(PROBLEM) Across the whole listing, copy out every line that includes the string "University".

### EXTRACTED RECORDS ###

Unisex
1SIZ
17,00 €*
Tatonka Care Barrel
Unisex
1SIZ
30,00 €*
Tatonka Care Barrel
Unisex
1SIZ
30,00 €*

###
### EXTRACTED RECORDS ###

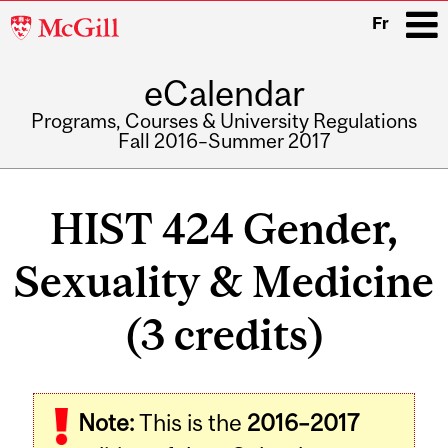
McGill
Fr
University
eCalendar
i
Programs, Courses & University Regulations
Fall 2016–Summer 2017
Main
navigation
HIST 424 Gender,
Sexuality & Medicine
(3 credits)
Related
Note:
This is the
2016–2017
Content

###

(YOUR RESPONSE)
University
Programs, Courses & University Regulations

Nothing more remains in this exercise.